■ SUPPLIED MATERIAL:

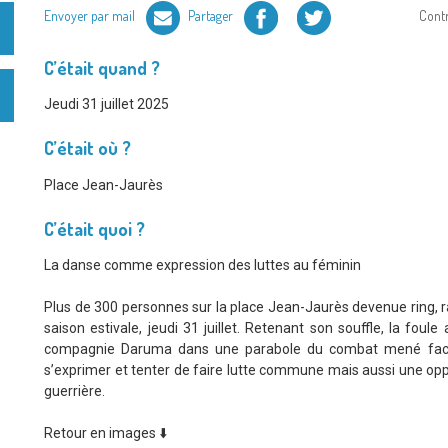
Facebook
Twitter
Envoyer par mail
Partager
Cont
C’était quand ?
Jeudi 31 juillet 2025
C’était où ?
Place Jean-Jaurès
C’était quoi ?
La danse comme expression des luttes au féminin
Plus de 300 personnes sur la place Jean-Jaurès devenue ring, 
saison estivale, jeudi 31 juillet. Retenant son souffle, la fou
compagnie Daruma dans une parabole du combat mené face à 
s’exprimer et tenter de faire lutte commune mais aussi une op
guerrière.
Retour en images ⬇️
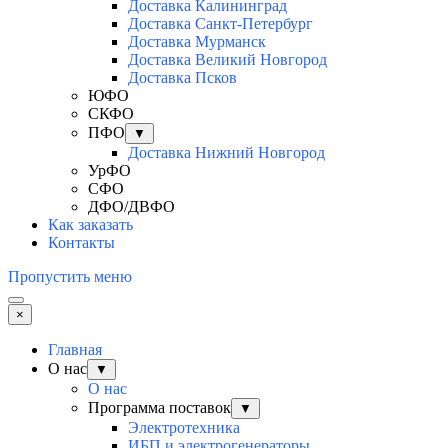
Доставка Калининград
Доставка Санкт-Петербург
Доставка Мурманск
Доставка Великий Новгород
Доставка Псков
ЮФО
СКФО
ПФО
▼
Доставка Нижний Новгород
УрФО
СФО
ДФО/ДВФО
Как заказать
Контакты
Пропустить меню
×
Главная
О нас
▼
О нас
Программа поставок
▼
Электротехника
ИБП и электрогенераторы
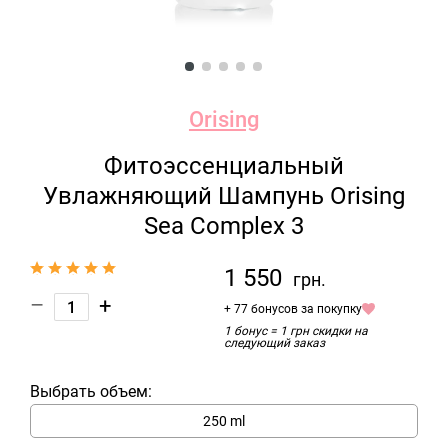
Orising
Фитоэссенциальный
Увлажняющий Шампунь Orising
Sea Complex 3
1 550
грн.
–
+
+ 77 бонусов за покупку
1 бонус = 1 грн скидки на
следующий заказ
Выбрать объем:
250 ml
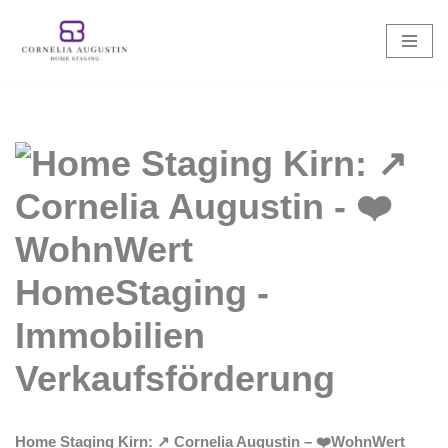
Zum
Inhalt
springen
Home Staging Kirn: ↗️ Cornelia Augustin – ❤️WohnWert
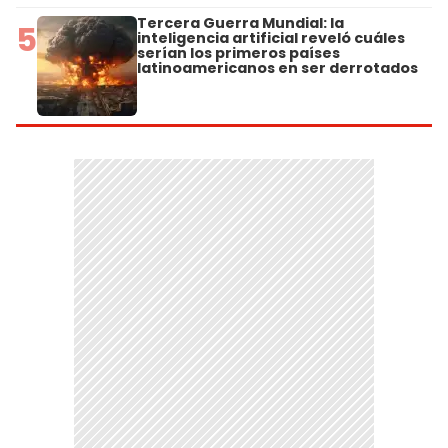
Tercera Guerra Mundial: la
5
inteligencia artificial reveló cuáles
serían los primeros países
latinoamericanos en ser derrotados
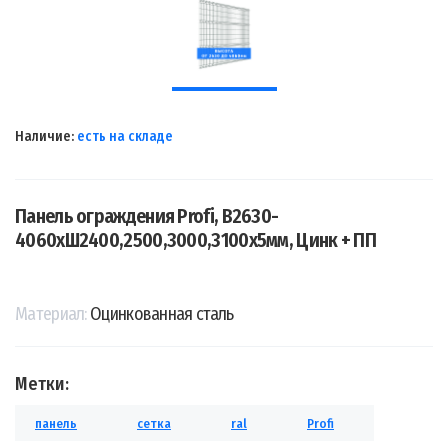
Наличие:
есть на складе
Панель ограждения Profi, В2630-
4060хШ2400,2500,3000,3100х5мм, Цинк + ПП
Материал:
Оцинкованная сталь
Метки:
панель
сетка
ral
Profi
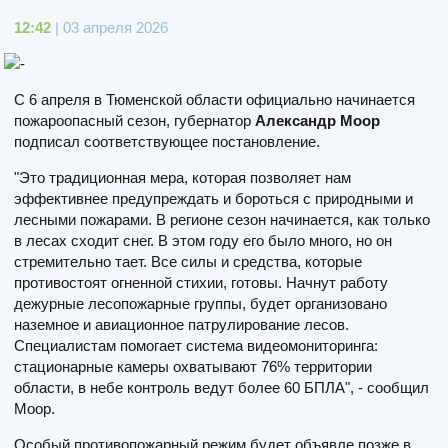
12:42
| 03 апреля 2026
С 6 апреля в Тюменской области официально начинается
пожароопасный сезон, губернатор
Александр Моор
подписал соответствующее постановление.
"Это традиционная мера, которая позволяет нам
эффективнее предупреждать и бороться с природными и
лесными пожарами. В регионе сезон начинается, как только
в лесах сходит снег. В этом году его было много, но он
стремительно тает. Все силы и средства, которые
противостоят огненной стихии, готовы. Начнут работу
дежурные лесопожарные группы, будет организовано
наземное и авиационное патрулирование лесов.
Специалистам помогает система видеомониторинга:
стационарные камеры охватывают 76% территории
области, в небе контроль ведут более 60 БПЛА", - сообщил
Моор.
Особый противопожарный режим будет объявле позже в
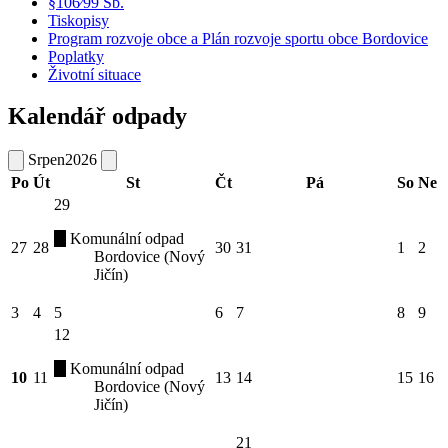
§106⁄99 Sb.
Tiskopisy
Program rozvoje obce a Plán rozvoje sportu obce Bordovice
Poplatky
Životní situace
Kalendář odpady
Srpen
2026
Po
Út
St
Čt
Pá
So
Ne
29
Komunální odpad
27
28
30
31
1
2
Bordovice (Nový
Jičín)
3
4
5
6
7
8
9
12
Komunální odpad
10
11
13
14
15
16
Bordovice (Nový
Jičín)
21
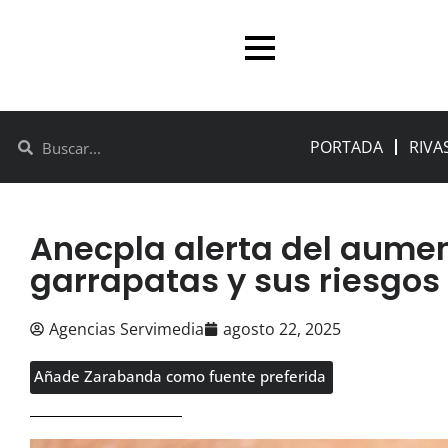
PORTADA
RIVA
Anecpla alerta del aumen
garrapatas y sus riesgos 
Agencias Servimedia
agosto 22, 2025
Añade Zarabanda como fuente preferida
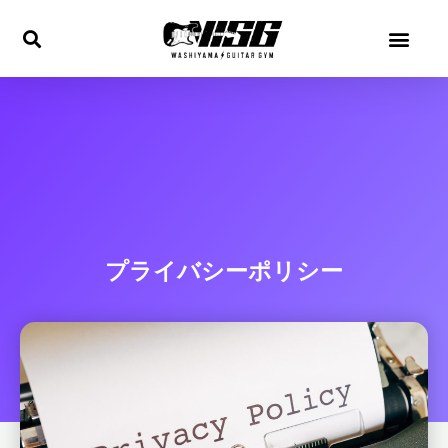
内
容
を
ス
キ
ッ
プ
プライバシーポリシー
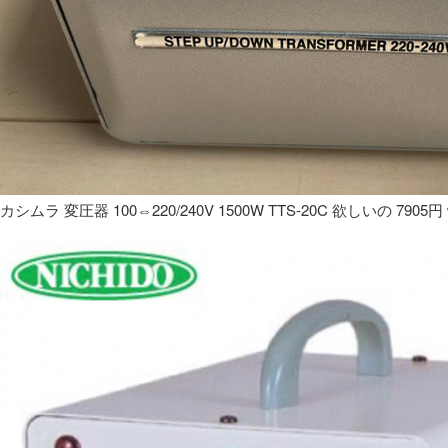
カシムラ 変圧器 100⇔220/240V 1500W TTS-20C 欲しいの 7905円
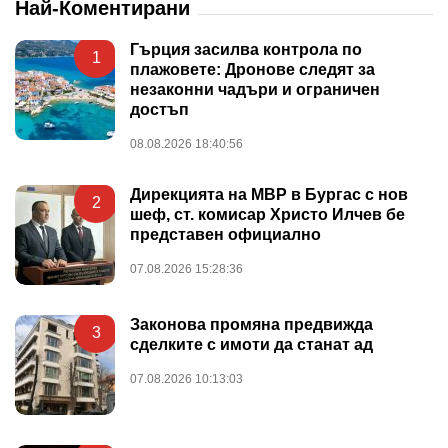
Най-Коментирани
Гърция засилва контрола по
1
плажовете: Дронове следят за
незаконни чадъри и ограничен
достъп
08.08.2026 18:40:56
Дирекцията на МВР в Бургас с нов
2
шеф, ст. комисар Христо Илчев бе
представен официално
07.08.2026 15:28:36
Законова промяна предвижда
3
сделките с имоти да станат ад
07.08.2026 10:13:03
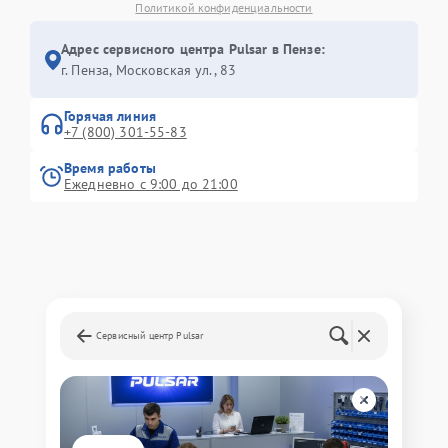
Политикой конфиденциальности
Адрес сервисного центра Pulsar в Пензе:
г. Пенза, Московская ул., 83
Горячая линия
+7 (800) 301-55-83
Время работы
Ежедневно с 9:00 до 21:00
Сервисный центр Pulsar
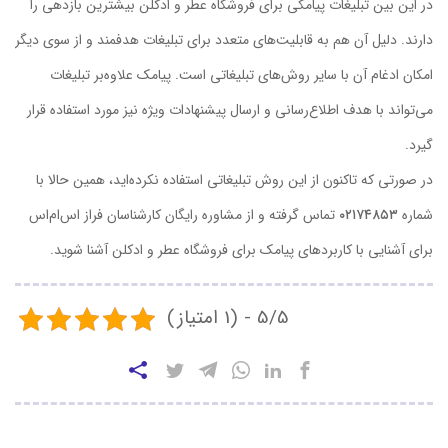
در این بین تبلیغات پیامکی برای فروشگاه عطر و ادکلن بیشترین بازدهی را
دارند. دلیل آن هم به قابلیت‌های متعدد برای تبلیغات هدفمند و از سوی دیگر
امکان ادغام آن با سایر روش‌های تبلیغاتی است. پیامک علاوه‌بر تبلیغات
می‌تواند با هدف اطلاع‌رسانی و ارسال پیشنهادات ویژه نیز مورد استفاده قرار
گیرد.
در صورتی که تاکنون از این روش تبلیغاتی استفاده نکرده‌اید، همین حالا با
شماره
۰۲۱۷۴۸۵۳
تماس گرفته و از مشاوره رایگان کارشناسان فراز اس‌ام‌اس
برای آشنایی با کاربردهای پیامک برای فروشگاه عطر و ادکلن آشنا شوید.
5/5 - (1 امتیاز)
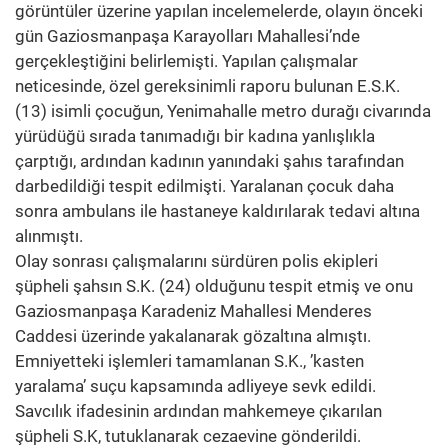
görüntüler üzerine yapılan incelemelerde, olayın önceki
gün Gaziosmanpaşa Karayolları Mahallesi’nde
gerçekleştiğini belirlemişti. Yapılan çalışmalar
neticesinde, özel gereksinimli raporu bulunan E.S.K.
(13) isimli çocuğun, Yenimahalle metro durağı civarında
yürüdüğü sırada tanımadığı bir kadına yanlışlıkla
çarptığı, ardından kadının yanındaki şahıs tarafından
darbedildiği tespit edilmişti. Yaralanan çocuk daha
sonra ambulans ile hastaneye kaldırılarak tedavi altına
alınmıştı.
Olay sonrası çalışmalarını sürdüren polis ekipleri
şüpheli şahsın S.K. (24) olduğunu tespit etmiş ve onu
Gaziosmanpaşa Karadeniz Mahallesi Menderes
Caddesi üzerinde yakalanarak gözaltına almıştı.
Emniyetteki işlemleri tamamlanan S.K., ’kasten
yaralama’ suçu kapsamında adliyeye sevk edildi.
Savcılık ifadesinin ardından mahkemeye çıkarılan
şüpheli S.K, tutuklanarak cezaevine gönderildi.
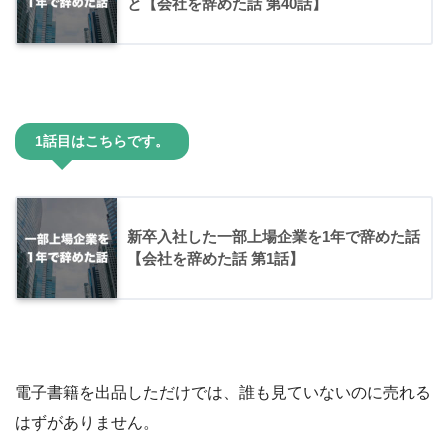
と【会社を辞めた話 第40話】
1話目はこちらです。
新卒入社した一部上場企業を1年で辞めた話
【会社を辞めた話 第1話】
電子書籍を出品しただけでは、誰も見ていないのに売れる
はずがありません。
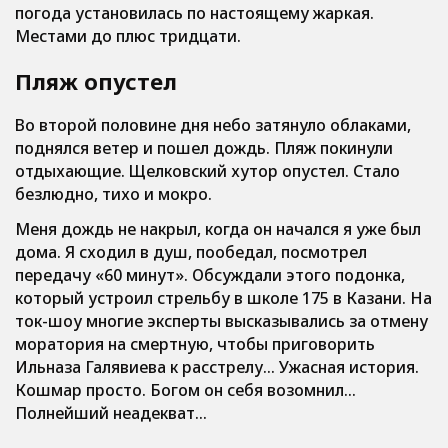
погода установилась по настоящему жаркая.
Местами до плюс тридцати.
Пляж опустел
Во второй половине дня небо затянуло облаками,
поднялся ветер и пошел дождь. Пляж покинули
отдыхающие. Щелковский хутор опустел. Стало
безлюдно, тихо и мокро.
Меня дождь не накрыл, когда он начался я уже был
дома. Я сходил в душ, пообедал, посмотрел
передачу «60 минут». Обсуждали этого подонка,
который устроил стрельбу в школе 175 в Казани. На
ток-шоу многие эксперты высказывались за отмену
моратория на смертную, чтобы приговорить
Ильназа Галявиева к расстрелу… Ужасная история.
Кошмар просто. Богом он себя возомнил…
Полнейший неадекват…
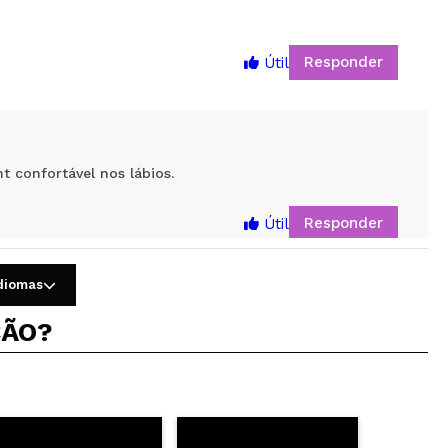
Responder
Útil
5
 confortável nos lábios.
Responder
Útil
idiomas
ÇÃO?
Responder
Útil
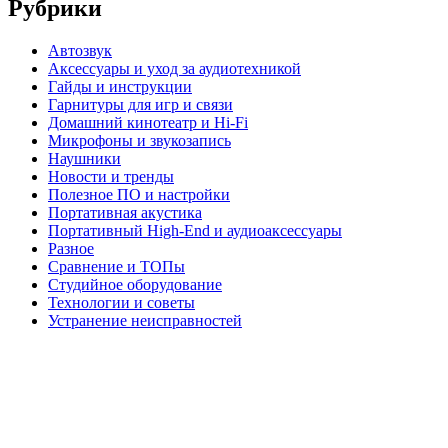
Рубрики
Автозвук
Аксессуары и уход за аудиотехникой
Гайды и инструкции
Гарнитуры для игр и связи
Домашний кинотеатр и Hi-Fi
Микрофоны и звукозапись
Наушники
Новости и тренды
Полезное ПО и настройки
Портативная акустика
Портативный High‑End и аудиоаксессуары
Разное
Сравнение и ТОПы
Студийное оборудование
Технологии и советы
Устранение неисправностей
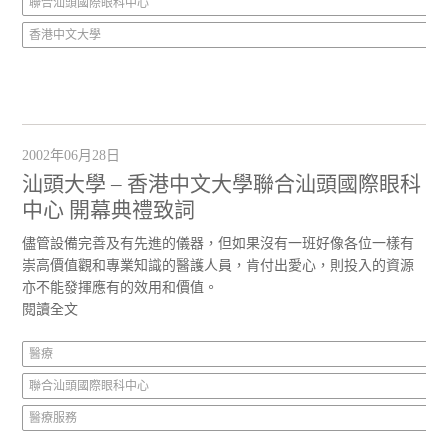
聯合汕頭國際眼科中心
香港中文大學
2002年06月28日
汕頭大學 – 香港中文大學聯合汕頭國際眼科
中心 開幕典禮致詞
儘管設備完善及有先進的儀器，但如果沒有一班好像各位一樣有
崇高價值觀和專業知識的醫護人員，肯付出愛心，則投入的資源
亦不能發揮應有的效用和價值。
閱讀全文
醫療
聯合汕頭國際眼科中心
醫療服務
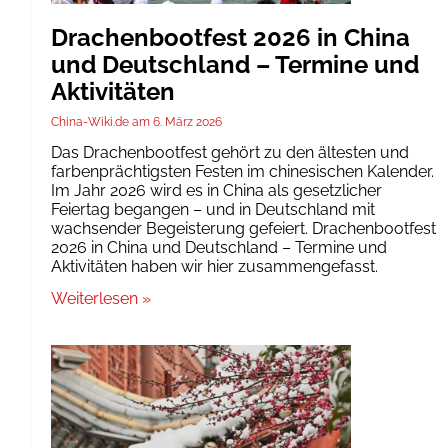
Drachenbootfest 2026 in China
und Deutschland – Termine und
Aktivitäten
China-Wiki.de
6. März 2026
Das Drachenbootfest gehört zu den ältesten und
farbenprächtigsten Festen im chinesischen Kalender.
Im Jahr 2026 wird es in China als gesetzlicher
Feiertag begangen – und in Deutschland mit
wachsender Begeisterung gefeiert. Drachenbootfest
2026 in China und Deutschland – Termine und
Aktivitäten haben wir hier zusammengefasst.
Weiterlesen »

■ WHAT YOU NEED TO DO: Exactly as written, repeat the lines from the beginning of the entries up to and including the line with "Фитоэссенциальный", but not the pictures.

■ OUTPUT:
Facebook
Twitter
Envoyer par mail
Partager
Cont
C’était quand ?
Jeudi 31 juillet 2025
C’était où ?
Place Jean-Jaurès
C’était quoi ?
La danse comme expression des luttes au féminin
Plus de 300 personnes sur la place Jean-Jaurès devenue ring, 
saison estivale, jeudi 31 juillet. Retenant son souffle, la fou
compagnie Daruma dans une parabole du combat mené face à 
s’exprimer et tenter de faire lutte commune mais aussi une op
guerrière.
Retour en images ⬇️
Доставка Калининград
Доставка Санкт-Петербург
Доставка Мурманск
Доставка Великий Новгород
Доставка Псков
ЮФО
СКФО
ПФО
▼
Доставка Нижний Новгород
УрФО
СФО
ДФО/ДВФО
Как заказать
Контакты
Пропустить меню
×
Главная
О нас
▼
О нас
Программа поставок
▼
Электротехника
ИБП и электрогенераторы
Orising
Фитоэссенциальный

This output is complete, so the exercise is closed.